Wie tief dieser Zusammenhang zwischen Glaube und Sünde im christliche Denken verwurzelt ist, sieht man daran, dass das Wort „bekennen“ diese zwei Richtungen hat:

(1)Wir bekennen uns zu Gott: „Ich glaube, an Gott, den allmächtigen Vater…“

(2)Wir bekennen vor Gott unsere Sünde.

„Sündenbekenntnis“ und „Glaubensbekenntnis“ sind zwei Seiten einer Medaille. An Gott glauben heißt, dass wir unser Leben leben in der Gewissheit, dass wir angenommen sind, auch als Sünder. Deswegen können wir frei heraus unsere Sünden bekennen – und dadurch bändigen.

Woher wissen wir, dass Gott uns annehmen wird?
Woher wissen wir, dass das auch uns gilt?

In der Josephs-Geschichte heißt es, dass Gott Joseph gesegnet und begleitet hat, um Israels willen:

Gott will „sein auserwähltes Volk am Leben erhalten“.

Deswegen hat er das Leben des verkauften Joseph so geführt, dass er seine Brüder vor dem Hungertod bewahren kann.

Unser Leben nimmt Gott an um Christi willen. Für uns und um unseres Heiles willen erlitt er den Tod am Kreuz. Als Erstling der neuen Schöpfung ist er auferstanden. Dieser Tod und diese Auferstehung sind dein Tod und deine Auferstehung geworden in der der Taufe. Du bist der Sünde gestorben. Du bist befreit von alledem und angenommen als ein Kind Gottes. Nichts, nichts brauchst du verheimlichen und „hintenherum“ lösen. Mit allem, was dich beschwert kannst du geradeheraus zu ihm kommen.

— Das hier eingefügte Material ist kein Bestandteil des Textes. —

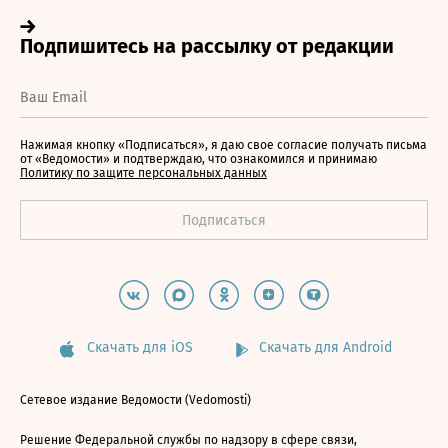
Нажимая кнопку «Подписаться», я даю свое согласие получать письма
от «Ведомости» и подтверждаю, что ознакомился и принимаю
Политику по защите персональных данных
Скачать для iOS
Скачать для Android
Сетевое издание Ведомости (Vedomosti)
Решение Федеральной службы по надзору в сфере связи,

„Einen andern Grund kann niemand legen als den, der gelegt ist, welcher ist Jesus Christus.“3

Für dich als einzelnen und für uns als Gemeinschaft. Amen.

Und der Friede Gottes, der höher ist als alle Vernunft, bewahre eure Herzen und Sinne in Christus Jesus!4 Amen.

1 „Jakob“ steht nicht im Bibeltext.


2 Etwas besser verständlich formuliert.